Bryan Appleyard

Sex and Society: Design fault

Bryan Appleyard says that the attempt to transcend human nature by tinkering with embryonic genes is doomed to failure

‘Designer babies’ is headline shorthand for a weird new world of genetic enhancement. Thanks to several generations of science-fiction imagery, it evokes an unnatural and evil world of blond, staring, probably homicidal children, which scares ordinary people.

Headlines create a cartoon world that subverts understanding and wisdom, but there is some truth in them. Human ‘enhancement’ is now being pursued in many ways, through life extension, psychoactive drugs like Ritalin and Prozac, information technology and, most obviously, through control of reproduction. The decoding of the human genome in 2000 signalled the start of an era in which we could hope to cure hitherto intractable diseases. But it also offers the chance to improve ourselves, to go for what the American techno-prophet Ray Kurzweil calls ‘Human Body Version 2.0’.
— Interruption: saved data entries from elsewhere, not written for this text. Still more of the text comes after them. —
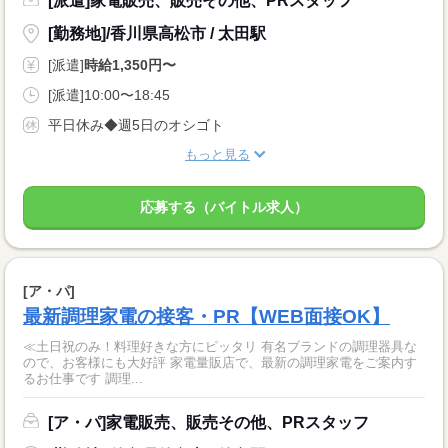
[派遣]家電販売、販売その他、PRスタッフ
[勤務地]/香川県高松市 / 太田駅
[派遣]
時給1,350円〜
[派遣]10:00〜18:45
平日休み◆週5日のオシゴト
もっと見る
応募する（バイトル求人）
[ア・パ]
最新調理家電の接客・PR【WEB面接OK】
≪土日祝のみ！料理好きな方にピッタリ 有名ブランドの調理器具な
ので、お客様にも大好評 家電量販店で、最新の調理家電をご案内す
るお仕事です 調理...
[ア・パ]家電販売、販売その他、PRスタッフ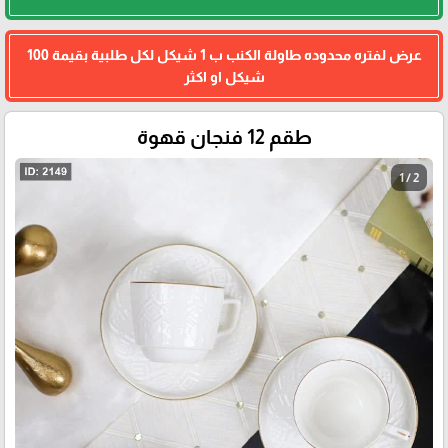
عرض لفتره محدوده طاولة الكنب ب 1 شيكل لكل طلبية بقيمة 100
شيكل او اكثر
طقم 12 فنجان قهوة
1 / 2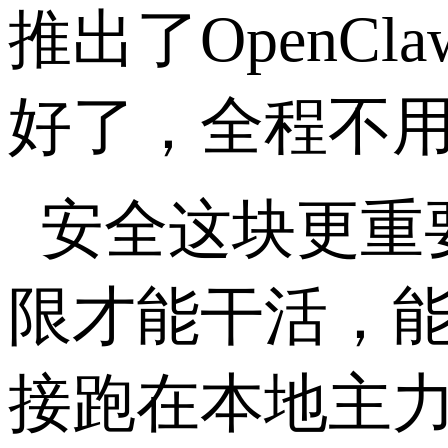
推出了
OpenCla
好了，全程不
安全这块更重
限才能干活，
接跑在本地主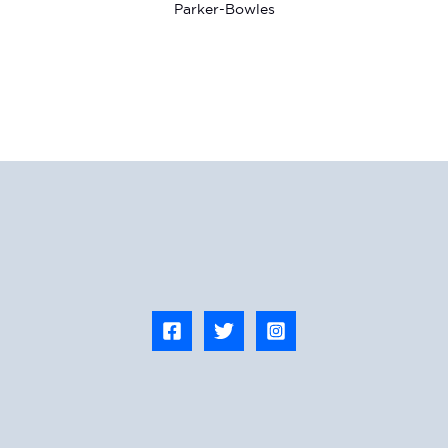
Parker-Bowles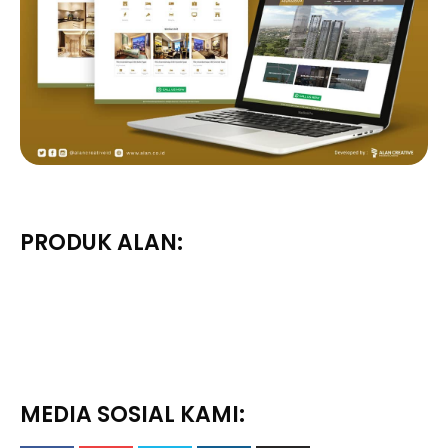
PRODUK ALAN:
MEDIA SOSIAL KAMI: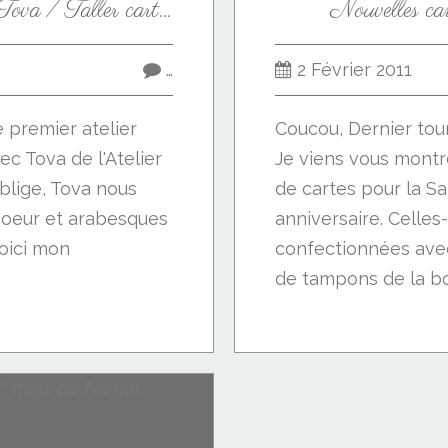
Atelier carte # 1 avec Tova / Taller carte #1 con Tova
Nouvelles cart
…
2 Février 2011
le premier atelier
Coucou, Dernier tour
ec Tova de l'Atelier
Je viens vous montr
oblige, Tova nous
de cartes pour la Sa
coeur et arabesques
anniversaire. Celles-
Voici mon
confectionnées avec
de tampons de la bou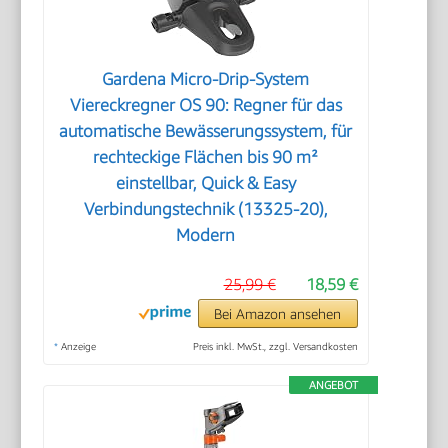
Gardena Micro-Drip-System
Viereckregner OS 90: Regner für das
automatische Bewässerungssystem, für
rechteckige Flächen bis 90 m²
einstellbar, Quick & Easy
Verbindungstechnik (13325-20),
Modern
25,99 €
18,59 €
Bei Amazon ansehen
*
Anzeige
Preis inkl. MwSt., zzgl. Versandkosten
ANGEBOT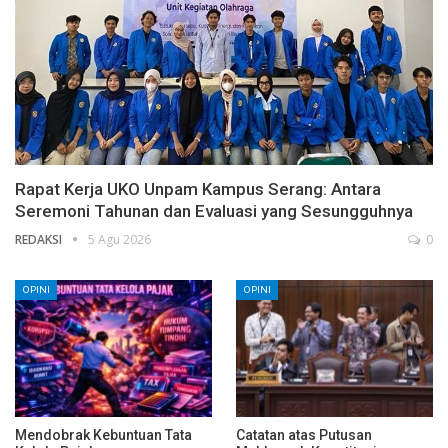
Rapat Kerja UKO Unpam Kampus Serang: Antara
Seremoni Tahunan dan Evaluasi yang Sesungguhnya
REDAKSI
5 Agu 2026
0
OPINI
OPINI
Mendobrak Kebuntuan Tata
Catatan atas Putusan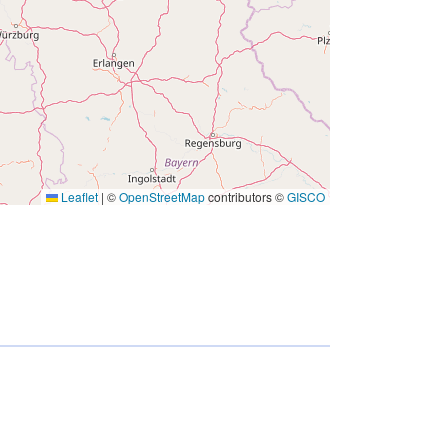
Leaflet
|
©
OpenStreetMap
contributors ©
GISCO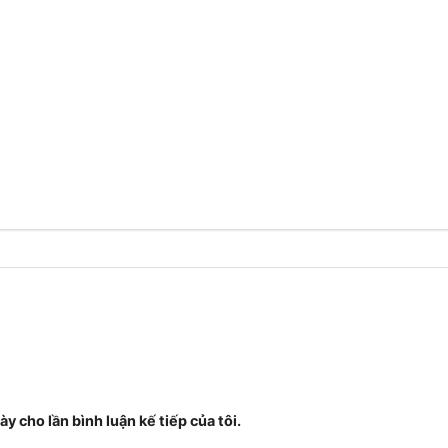
ày cho lần bình luận kế tiếp của tôi.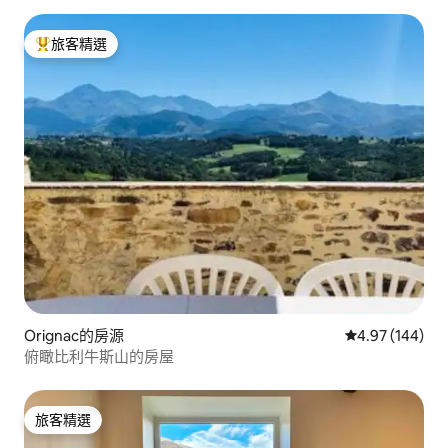
旅客精選
旅客精選榜首
Orignac的房源
從 144 則評價
4.97 (144)
俯瞰比利牛斯山的房屋
旅客精選
旅客精選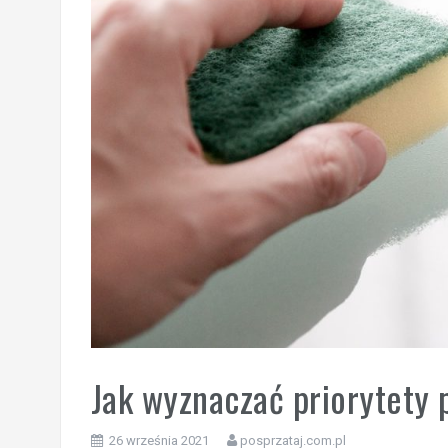
Jak wyznaczać priorytety 
26 września 2021
posprzataj.com.pl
The first steps towards a programme of human enhancement will be taken — are being taken — through control of reproduction. Pre-implantation genetic diagnosis (PGD) already allows us to weed out potentially diseased embryos. As our genome-reading tools become more accurate, it will also allow us to detect undesirable traits and select desirable ones. Further advances may well give us the option of manipulating the DNA of foetuses or, indeed, children.

Many detailed debates arise. For example, what is a cure and what is an enhancement? Is being short a condition that requires a cure? Is having below-average intelligence? In practice, however, these are distractions, for the simple reason that it will be impossible to draw a clear line between medical interventions and enhancements.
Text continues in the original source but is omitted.